Acute Appendicitis — Pathogenesis

A five-panel stepwise diagram shows acute appendicitis progressing from luminal obstruction to pressure build-up, venous congestion, bacterial invasion, transmural necrosis, and perforation.

Acute Appendicitis: Pathogenesis Cascade

Panel A: Luminal obstruction by faecolith; appendix lumen; mucosa; obstructed distal lumen; inset showing lymphoid hyperplasia in children/adolescents.. Panel B: Continued mucous secretion; distended appendiceal lumen; increased intraluminal pressure; outward pressure arrows.. Panel C: Compressed submucosal veins; venous congestion; mucosal ischaemia; arterial supply initially maintained.. Panel D: Bacterial proliferation and invasion by gut flora; E. coli; Bacteroides; Enterococcus; weakened mucosal barrier.. Panel E: Transmural neutrophilic inflammation; suppurative appendicitis; gangrenous necrosis; perforation; inflammatory exudate..

Acute appendicitis is the most common cause of an acute surgical abdomen worldwide. The pathogenetic sequence follows a logical cascade:

  1. Luminal obstruction — by a faecolith (calcified stool, ~35%), lymphoid hyperplasia (commonest in children/adolescents), foreign body, tumour, or inspissated mucus.
  2. Increased intraluminal pressure — continued mucous secretion behind the obstruction distends the lumen.
  3. Venous obstruction and mucosal ischaemia — rising pressure compresses submucosal veins; arterial supply initially maintained.
  4. Bacterial proliferation — mucosal ischaemia allows transmural invasion by gut flora (E. coli, Bacteroides, Enterococcus).
  5. Transmural inflammation — the appendix becomes acutely inflamed → suppurative → gangrenous → perforation.

Note: In children, lymphoid hyperplasia (from viral infections — adenovirus, measles) is the most common precipitant, not a faecolith.

A six-panel timeline diagram shows appendicitis progressing from luminal obstruction by a faecolith to pressure build-up, venous congestion, bacterial invasion, suppurative inflammation, and transmural necrosis with perforation risk.
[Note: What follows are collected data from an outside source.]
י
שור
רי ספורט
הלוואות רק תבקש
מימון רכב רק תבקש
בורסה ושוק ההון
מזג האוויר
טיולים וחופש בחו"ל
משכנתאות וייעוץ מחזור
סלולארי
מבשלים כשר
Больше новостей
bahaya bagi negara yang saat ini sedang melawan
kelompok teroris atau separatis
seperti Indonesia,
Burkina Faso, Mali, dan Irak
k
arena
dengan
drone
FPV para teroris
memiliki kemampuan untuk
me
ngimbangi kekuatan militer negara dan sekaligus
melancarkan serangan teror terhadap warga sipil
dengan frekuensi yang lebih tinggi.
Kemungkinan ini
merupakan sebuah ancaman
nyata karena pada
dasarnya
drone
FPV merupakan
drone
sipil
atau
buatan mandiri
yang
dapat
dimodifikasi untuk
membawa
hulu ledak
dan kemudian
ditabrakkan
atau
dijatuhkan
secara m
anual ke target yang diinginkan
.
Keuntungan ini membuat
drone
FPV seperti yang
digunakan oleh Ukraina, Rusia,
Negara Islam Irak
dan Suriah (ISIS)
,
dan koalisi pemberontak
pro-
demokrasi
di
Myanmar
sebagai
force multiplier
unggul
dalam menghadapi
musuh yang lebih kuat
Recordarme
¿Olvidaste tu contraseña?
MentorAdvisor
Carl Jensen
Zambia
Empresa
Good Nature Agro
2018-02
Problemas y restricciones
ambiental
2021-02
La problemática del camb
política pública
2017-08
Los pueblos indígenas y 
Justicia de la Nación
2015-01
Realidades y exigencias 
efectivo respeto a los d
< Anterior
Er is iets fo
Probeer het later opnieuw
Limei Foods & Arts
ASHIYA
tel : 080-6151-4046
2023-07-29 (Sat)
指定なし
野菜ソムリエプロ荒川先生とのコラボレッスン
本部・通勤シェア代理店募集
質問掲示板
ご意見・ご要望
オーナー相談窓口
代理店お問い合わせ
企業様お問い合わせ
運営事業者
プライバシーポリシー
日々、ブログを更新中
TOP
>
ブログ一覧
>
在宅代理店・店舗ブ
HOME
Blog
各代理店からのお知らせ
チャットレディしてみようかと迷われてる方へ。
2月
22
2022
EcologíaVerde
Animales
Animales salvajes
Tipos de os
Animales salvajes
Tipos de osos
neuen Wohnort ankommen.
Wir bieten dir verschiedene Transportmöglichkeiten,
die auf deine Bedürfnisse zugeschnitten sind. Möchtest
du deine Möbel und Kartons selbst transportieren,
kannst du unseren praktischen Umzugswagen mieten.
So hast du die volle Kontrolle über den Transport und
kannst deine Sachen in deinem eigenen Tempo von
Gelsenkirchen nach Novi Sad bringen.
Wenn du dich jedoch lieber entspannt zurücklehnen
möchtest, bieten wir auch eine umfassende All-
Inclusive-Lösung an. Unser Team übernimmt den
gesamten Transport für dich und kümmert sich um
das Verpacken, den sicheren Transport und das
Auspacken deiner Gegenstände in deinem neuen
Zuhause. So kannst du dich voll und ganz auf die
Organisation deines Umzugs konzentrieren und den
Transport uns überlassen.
Stepwise Pathogenesis of Acute Appendicitis

Panel A: Normal appendix, caecum, open appendiceal lumen, mucosa, submucosa, muscularis propria, serosa, normal arterial and venous flow. Panel B: Faecolith obstructing appendiceal lumen, trapped mucus, closed distal lumen, proximal obstruction point. Panel C: Distended appendix, increased intraluminal pressure, compressed wall, outward pressure arrows, compromised lymphatic drainage. Panel D: Venous congestion, dilated serosal veins, oedematous wall, impaired venous outflow, persistent arterial inflow, early ischaemia. Panel E: Bacterial invasion, mucosal ulceration, neutrophils in muscularis propria, transmural neutrophilic inflammation, microabscesses, fibrinous serosal exudate. Panel F: Gangrenous appendicitis, transmural necrosis, green-black friable wall, focal perforation, faecal flora spillage, peritonitis risk, periappendiceal abscess risk.

Acute Appendicitis — Morphology and Complications

A four-panel medical diagram shows anatomical, gross, microscopic, and complication features of acute appendicitis.
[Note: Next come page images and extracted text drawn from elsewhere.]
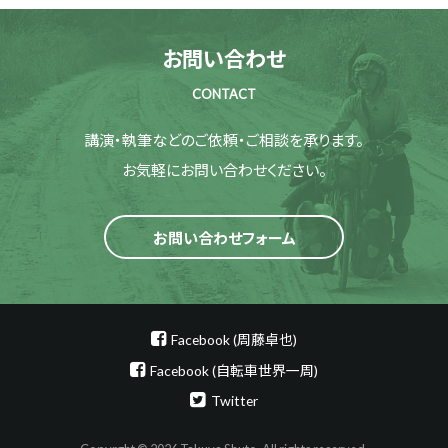
お問い合わせ
CONTACT
講演・執筆などのご依頼・ご相談を承ります。
お気軽にお問い合わせください。
お問い合わせフォーム
Facebook (周藤卓也)
Facebook (自転車世界一周)
Twitter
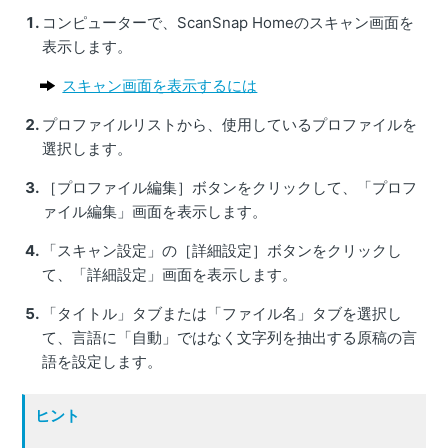
コンピューターで、ScanSnap Homeのスキャン画面を
表示します。
スキャン画面を表示するには
プロファイルリストから、使用しているプロファイルを
選択します。
［プロファイル編集］ボタンをクリックして、「プロフ
ァイル編集」画面を表示します。
「スキャン設定」の［詳細設定］ボタンをクリックし
て、「詳細設定」画面を表示します。
「タイトル」タブまたは「ファイル名」タブを選択し
て、言語に「自動」ではなく文字列を抽出する原稿の言
語を設定します。
ヒント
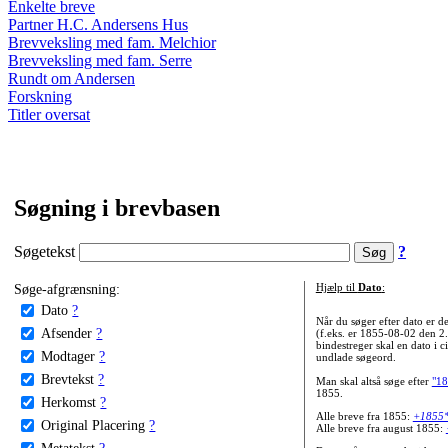
Enkelte breve
Partner H.C. Andersens Hus
Brevveksling med fam. Melchior
Brevveksling med fam. Serre
Rundt om Andersen
Forskning
Titler oversat
Søgning i brevbasen
Søgetekst
?
Søge-afgrænsning:
Hjælp til
Dato
:
Dato
?
Når du søger efter dato er
Afsender
?
(f.eks. er 1855-08-02 den 2
bindestreger skal en dato i c
Modtager
?
undlade søgeord.
Brevtekst
?
Man skal altså søge efter
"18
1855.
Herkomst
?
Alle breve fra 1855:
+1855
Original Placering
?
Alle breve fra august 1855:
Metatekst
?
Acute Appendicitis: Morphology and Complications

Panel A: Caecum, inflamed appendix, serosal inflammation, parietal peritoneum, right iliac fossa, McBurney's point, rebound tenderness correlate. Panel B: Acute early appendicitis, congested appendix, dilated serosal vessels, acute suppurative appendicitis, swollen tense red-purple appendix, fibrinous serosal exudate, gangrenous appendicitis, green-black necrosis, friable wall. Panel C: Mucosa, submucosa, muscularis propria, serosa, neutrophils in muscularis propria, transmural neutrophilic infiltration, mucosal ulceration, microabscesses, ischemic necrosis. Panel D: Perforated appendix, faecal flora spillage, generalized peritonitis, omental walling off, periappendiceal abscess, portal vein septic emboli, hepatic abscesses, pylephlebitis, subphrenic abscess.

Gross and microscopic stages:

Acute (early) appendicitis:
• Appendix mildly congested; serosal vessels dilated.
• Microscopy: neutrophil infiltration of the muscularis propria — this is the diagnostic criterion (neutrophils in the muscle layer, not just the mucosa).
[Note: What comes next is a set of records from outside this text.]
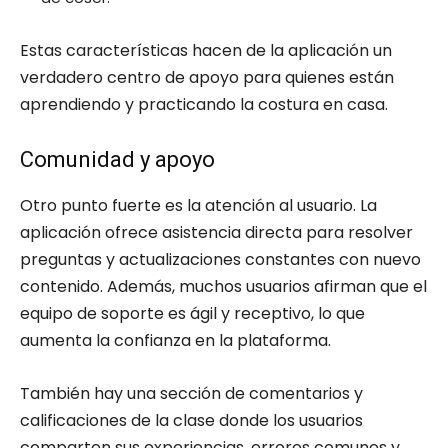
Estas características hacen de la aplicación un
verdadero centro de apoyo para quienes están
aprendiendo y practicando la costura en casa.
Comunidad y apoyo
Otro punto fuerte es la atención al usuario. La
aplicación ofrece asistencia directa para resolver
preguntas y actualizaciones constantes con nuevo
contenido. Además, muchos usuarios afirman que el
equipo de soporte es ágil y receptivo, lo que
aumenta la confianza en la plataforma.
También hay una sección de comentarios y
calificaciones de la clase donde los usuarios
comparten sus experiencias, errores comunes y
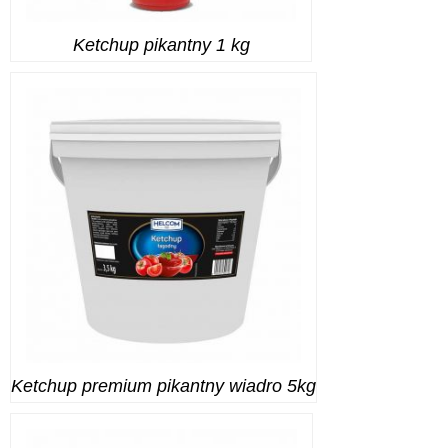
Ketchup pikantny 1 kg
Ketchup premium pikantny wiadro 5kg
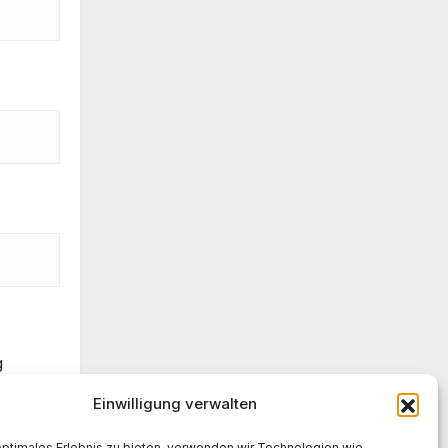
g
Einwilligung verwalten
optimales Erlebnis zu bieten, verwenden wir Technologien wie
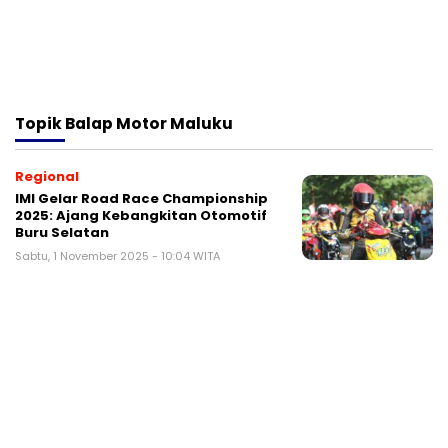
Topik
Balap Motor Maluku
Regional
IMI Gelar Road Race Championship
2025: Ajang Kebangkitan Otomotif
Buru Selatan
Sabtu, 1 November 2025 - 10:04 WITA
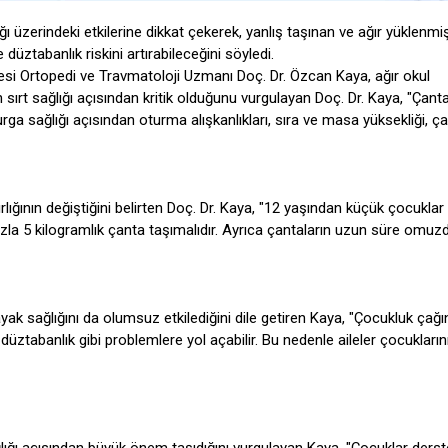
ı üzerindeki etkilerine dikkat çekerek, yanlış taşınan ve ağır yüklenmi
düztabanlık riskini artırabileceğini söyledi.
itesi Ortopedi ve Travmatoloji Uzmanı Doç. Dr. Özcan Kaya, ağır okul
ın sırt sağlığı açısından kritik olduğunu vurgulayan Doç. Dr. Kaya, "Çanta
ga sağlığı açısından oturma alışkanlıkları, sıra ve masa yüksekliği, ça
rlığının değiştiğini belirten Doç. Dr. Kaya, "12 yaşından küçük çocuklar
azla 5 kilogramlık çanta taşımalıdır. Ayrıca çantaların uzun süre omuz
 ayak sağlığını da olumsuz etkilediğini dile getiren Kaya, "Çocukluk çağ
üztabanlık gibi problemlere yol açabilir. Bu nedenle aileler çocukların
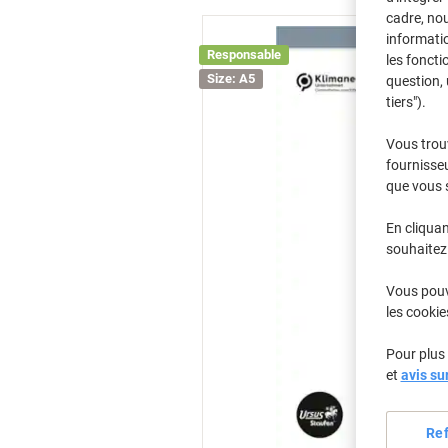
cadre, no
informatio
Responsable
les foncti
Size: A5
question, 
tiers").
Vous trou
fournisseu
que vous 
En cliquan
souhaitez 
Vous pouve
les cookie
Pour plus 
et
avis su
Re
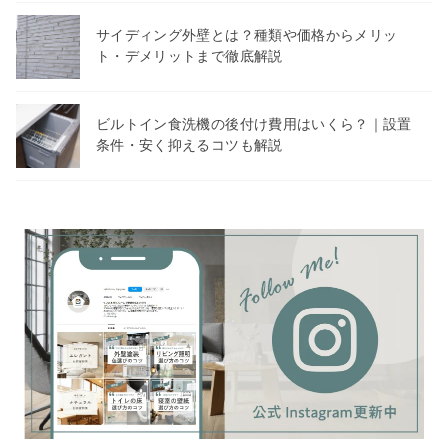
サイディング外壁とは？種類や価格からメリッ
ト・デメリットまで徹底解説
ビルトイン食洗機の後付け費用はいくら？｜設置
条件・安く抑えるコツも解説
Suppurative (acute suppurative) appendicitis:
• Appendix grossly swollen, tense, red-purple with fibrinous exudate on serosa.
• Microscopy: transmural neutrophil infiltration, mucosal ulceration, microabscesses.

Gangrenous appendicitis:
• Green-black discolouration, friable wall due to ischaemic necrosis.
• High risk of imminent perforation.

Complications (in order of frequency):
1. Perforation and generalised peritonitis — most feared; spillage of faecal flora.
2. Pericaecal/periappendiceal abscess — if omentum walls off the perforation.
3. Portal pyaemia — septic emboli via portal vein → hepatic abscesses (rare but life-threatening).
4. Pylephlebitis — suppurative thrombophlebitis of the portal vein branches.
5. Subphrenic abscess — if peritonitis tracks superiorly.

CLINICAL PEARL

Rovsing's sign, McBurney's point, rebound tenderness — all well-known clinically. The pathological correlate is peritoneal irritation from serosal inflammation. Once the appendix perforates, pain may paradoxically diminish briefly (pressure release) before intensifying as peritonitis generalises. Never be reassured by sudden pain relief in a child with appendicitis — it may signal perforation, not recovery.

SELF-CHECK

On histology of a surgically removed appendix, which finding is the minimum diagnostic criterion for acute appendicitis?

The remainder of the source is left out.